The University of Ottawa’s institutional repository, uO Research, is indexed by Google Scholar, increasing the visibility and discoverability of your work. It also offers a permanent URL and download statistics so you can track your article over time. You can also put your article in a subject or disciplinary repository such as ArXivPubMed or Social Science Research Network.

Use Sherpa/Romeo to verify your journal’s policy on which version of the article you are permitted to deposit.

Generally speaking, in academic publishing, there are three “versions” of the article:

  1. Pre-Print: sometimes called the “author manuscript” “author’s original version”, “original manuscript” or “Author’s Original Manuscript”. This is the draft version of the paper that is submitted to the journal, or the version of the article before peer-review.

  2. Post-Print: sometimes called the “accepted manuscript”, “Accepted author manuscripts (AAMs)”, “final, peer-reviewed manuscript”, “final draft post-refereeing”, “author’s version of the accepted article”. This version is the final draft as accepted for publication by a journal.

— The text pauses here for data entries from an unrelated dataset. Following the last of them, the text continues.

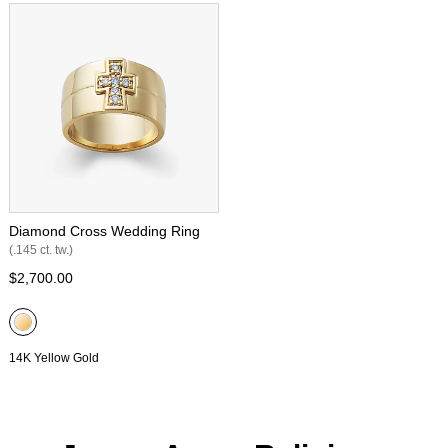
Diamond Cross Wedding Ring
(.145 ct. tw.)
$2,700.00
14K Yellow Gold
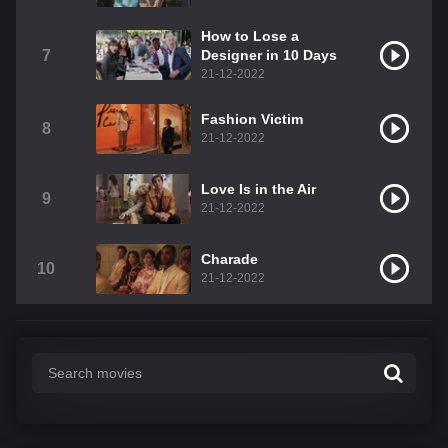
How to Lose a
7
Designer in 10 Days
21-12-2022
Fashion Victim
8
21-12-2022
Love Is in the Air
9
21-12-2022
Charade
10
21-12-2022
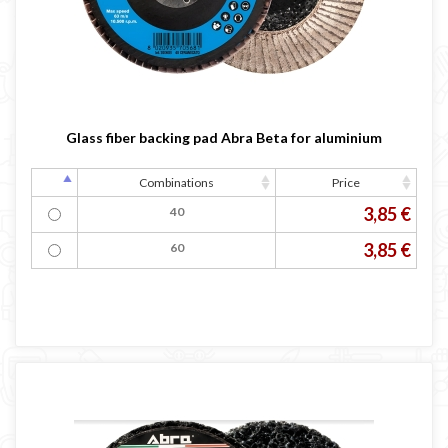
Glass fiber backing pad Abra Beta for aluminium
Combinations
Price
3,85 €
40
3,85 €
60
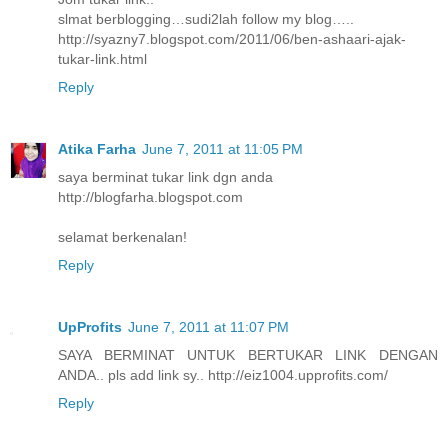
slmat berblogging…sudi2lah follow my blog…..
http://syazny7.blogspot.com/2011/06/ben-ashaari-ajak-
tukar-link.html
Reply
Atika Farha
June 7, 2011 at 11:05 PM
saya berminat tukar link dgn anda
http://blogfarha.blogspot.com
selamat berkenalan!
Reply
UpProfits
June 7, 2011 at 11:07 PM
SAYA BERMINAT UNTUK BERTUKAR LINK DENGAN
ANDA.. pls add link sy.. http://eiz1004.upprofits.com/
Reply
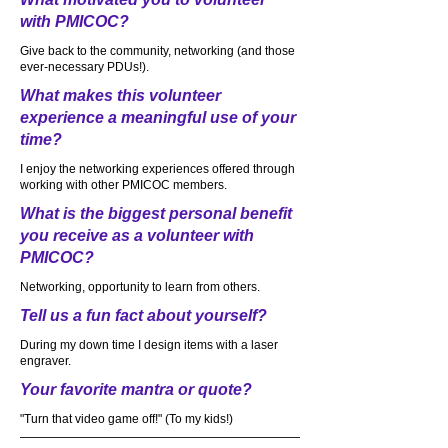
with PMICOC?
Give back to the community, networking (and those
ever-necessary PDUs!).
What makes this volunteer
experience a meaningful use of your
time?
I enjoy the networking experiences offered through
working with other PMICOC members.
What is the biggest personal benefit
you receive as a volunteer with
PMICOC?
Networking, opportunity to learn from others.
Tell us a fun fact about yourself?
During my down time I design items with a laser
engraver.
Your favorite mantra or quote?
"Turn that video game off!" (To my kids!)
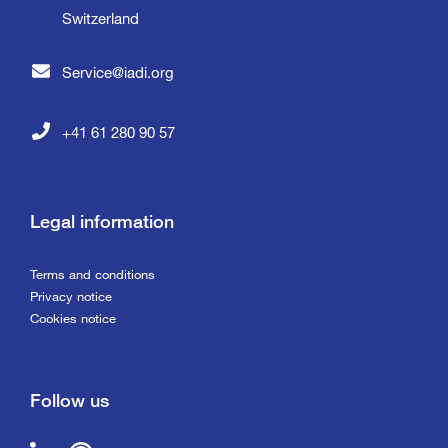
Switzerland
Service@iadi.org
+41 61 280 90 57
Legal information
Terms and conditions
Privacy notice
Cookies notice
Follow us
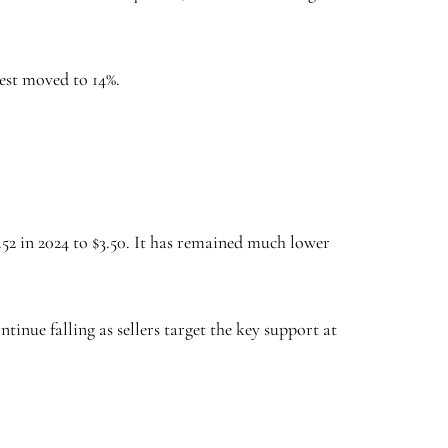
rest moved to 14%.
52 in 2024 to $3.50. It has remained much lower
tinue falling as sellers target the key support at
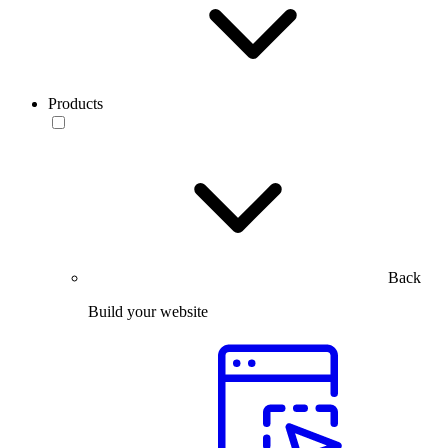
Products
Back
Build your website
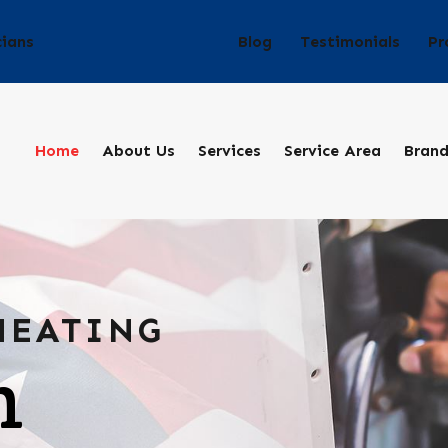
Blog
Testimonials
Pr
cians
Home
About Us
Services
Service Area
Bran
HEATING
n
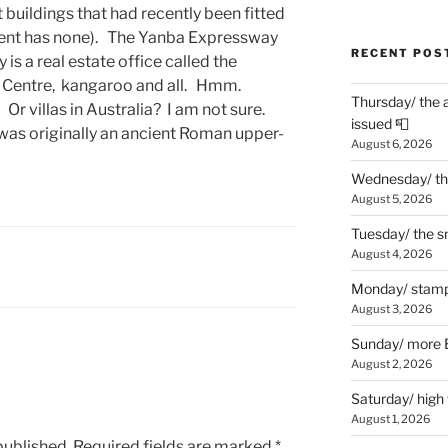
buildings that had recently been fitted
tment has none). The Yanba Expressway
RECENT POS
is a real estate office called the
n Centre, kangaroo and all. Hmm.
Thursday/ the 
? Or villas in Australia? I am not sure.
issued 📮
a was originally an ancient Roman upper-
August 6, 2026
Wednesday/ the
August 5, 2026
Tuesday/ the smo
August 4, 2026
Monday/ stamp
August 3, 2026
Sunday/ more B
August 2, 2026
Saturday/ high
August 1, 2026
published.
Required fields are marked
*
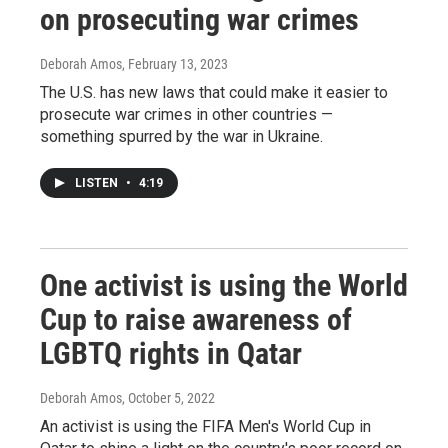
on prosecuting war crimes
Deborah Amos
, February 13, 2023
The U.S. has new laws that could make it easier to
prosecute war crimes in other countries —
something spurred by the war in Ukraine.
LISTEN
•
4:19
One activist is using the World
Cup to raise awareness of
LGBTQ rights in Qatar
Deborah Amos
, October 5, 2022
An activist is using the FIFA Men's World Cup in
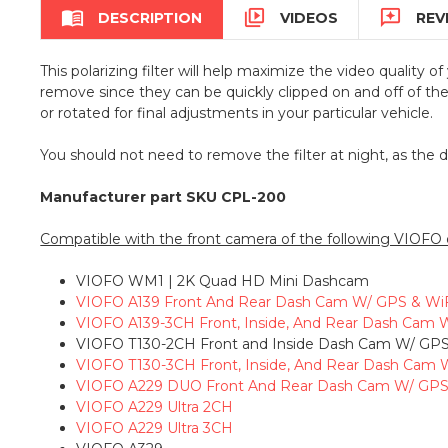



DESCRIPTION
VIDEOS
REV
This polarizing filter will help maximize the video quality 
remove since they can be quickly clipped on and off of th
or rotated for final adjustments in your particular vehicle.
You should not need to remove the filter at night, as the 
Manufacturer part SKU CPL-200
Compatible with the front camera of the following VIOFO
VIOFO WM1 | 2K Quad HD Mini Dashcam
VIOFO A139 Front And Rear Dash Cam W/ GPS & Wi
VIOFO A139-3CH Front, Inside, And Rear Dash Cam 
VIOFO T130-2CH Front and Inside Dash Cam W/ GPS
VIOFO T130-3CH Front, Inside, And Rear Dash Cam 
VIOFO A229 DUO Front And Rear Dash Cam W/ GPS
VIOFO A229 Ultra 2CH
VIOFO A229 Ultra 3CH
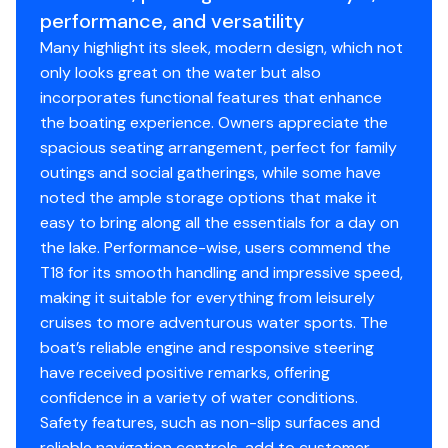
Package Width: 8' 6"
performance, and versatility
Towing Length: 24' 5"
Many highlight its sleek, modern design, which not
Storage Length: 21' 8"
only looks great on the water but also
incorporates functional features that enhance
the boating experience. Owners appreciate the
Standard Features
spacious seating arrangement, perfect for family
outings and social gatherings, while some have
Comfort, Convenience & Peace of Mind
noted the ample storage options that make it
easy to bring along all the essentials for a day on
NMMA® certified
the lake. Performance-wise, users commend the
EPA-compliant fuel system
T18 for its smooth handling and impressive speed,
11 drink holders
making it suitable for everything from leisurely
NEW Six 6" (15.24 cm) fixed mooring cleats
cruises to more adventurous water sports. The
Aft swim platforms w/4-step, telescoping
boat’s reliable engine and responsive steering
boarding ladder
have received positive remarks, offering
Fire extinguisher
confidence in a variety of water conditions.
Horn
Safety features, such as non-slip surfaces and
Paddle
reliable navigation controls, add to customer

It includes modifications based on referees’ suggestions but does not contain final formatting.

  3. Published version: “Publisher’s PDF”, “Publisher’s version”, “version of record”, or “final PDF”. This is the final published version of the article that includes final formatting, page numbers, DOI assignment, typesetting, etc.

Pre-prints are often uploaded to pre-print servers for commentary by colleagues before submission.

The post print version of the article has undergone peer-review. Some publishers may put an embargo on this version. These embargoes generally run 6-12 months, but can be upward of 36 months. Publishers will generally request that a link to the published version of the article be included with the post-print when depositing.

Publishers rarely allow the published version of the article to be posted online. Therefore, in general, it is not permitted to post the version downloaded from a library database. Some journals may have a “rolling wall” where the article is freely available online after 2 to 5 years.

Note that many publishers will not allow a version of the article to be posted on commercial servers, or in a location that makes money from advertising. As such, posting your article on sites like and ResearchGate may not be permitted by your publisher.